One element I'm going to pick up on is the claim by the Conservatives that evidence submitted by the Welsh government to MPs shows it agreed to plans to give it income tax powers, despite comments from the shadow Welsh secretary Owen Smith saying that the first minister didn't want them.
This refers to written evidence from the first minister to the Commons' Welsh Affairs Committee last month saying his government agrees that income tax should be devolved, subject to certain conditions.
However, Owen Smith told MPs on Wednesday: "The first minister has been extremely clear, he didn't ask for income tax varying powers, he doesn't think it a priority for Wales, he doesn't think it's necessarily going to benefit Wales and we will not be seeking income tax varying powers in the future."

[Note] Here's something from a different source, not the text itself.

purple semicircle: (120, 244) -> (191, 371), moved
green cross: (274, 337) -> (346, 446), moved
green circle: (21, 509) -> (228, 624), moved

The written evidence says it agrees that income tax should be devolved to Wales, subject to a referendum and a better funding arrangement between the Welsh government and Westminster.
It also goes on to say that it disagrees with the rules governing any income tax powers which mean that no one band can be isolated.

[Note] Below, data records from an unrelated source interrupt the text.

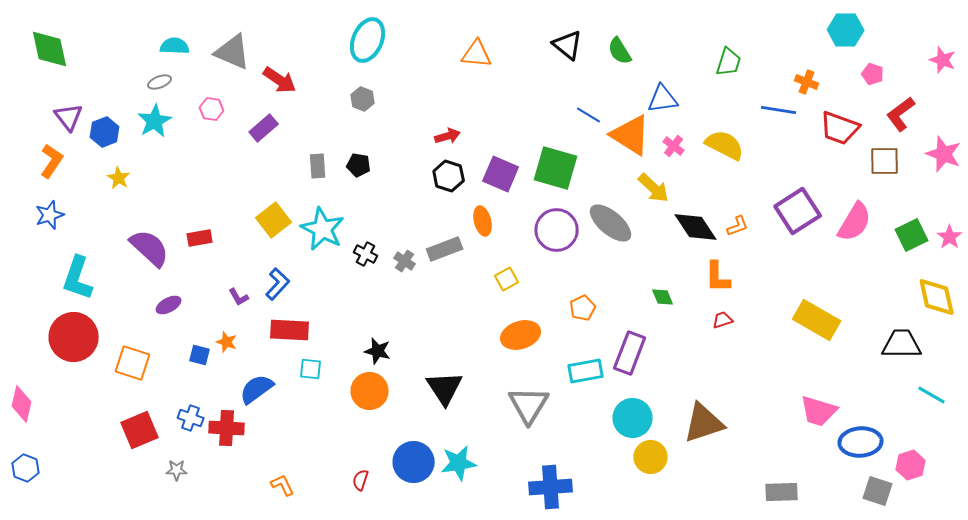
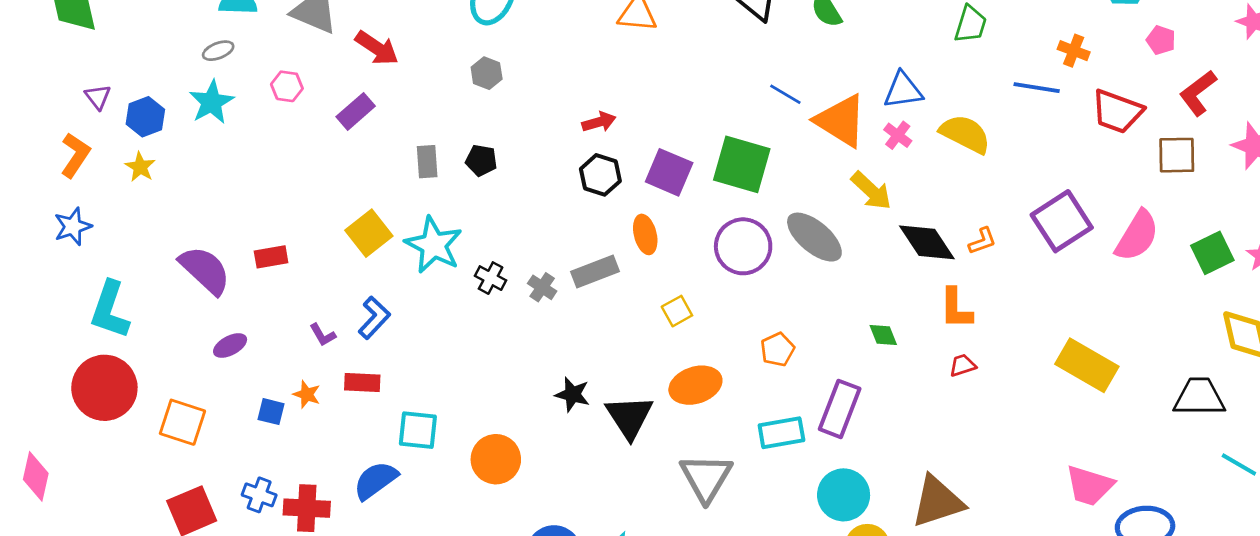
blue triangle: (663, 99) -> (903, 90), moved
purple triangle: (69, 117) -> (98, 97), size x0.7
yellow star: (119, 178) -> (140, 167), moved
red rectangle: (290, 330) -> (362, 383), moved, size x0.7
black star: (378, 351) -> (573, 394), moved
cyan square: (311, 369) -> (418, 430), size x1.4
black triangle: (445, 388) -> (629, 417), moved
blue semicircle: (257, 389) -> (376, 480), moved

This is the so-called lockstep approach which means any changes have to be carried out in tandem across all the bands.
The Conservatives are already dealing with a major split on this issue themselves between the leader in Wales, Andrew RT Davies (who believes the income tax model is unworkable) and the Welsh Secretary David Jones (who thinks it is).
So they are keen to stress that they believe this is evidence of a split within Labour ranks as well.
The Conservative MP for Aberconwy, Guto Bebb, told the committee: "A paper submitted to the Welsh Affairs Committee on 15 January, 2014 made it very clear that the Welsh government were supportive of the devolution of income tax.
"The written evidence supplied by the Welsh government on 14 January, which categorically states that they are in favour of income tax devolution, subject to a referendum."
The Welsh government has denied any contradiction saying that it's an issue it would consider after fair funding (reform of the Barnett formula) is dealt with and the lockstep is removed.
Although, until that happens, it says we're just dealing in hypotheticals.
It also says the current income tax model being offered by the UK coalition government is effectively useless.
And Owen Smith told Radio Wales it's something he may accept in principle, but only after a hugely long sentence listing the barriers that stand in the way.
Either way, it's clear a referendum on the partial devolution of income tax in Wales is a million miles away.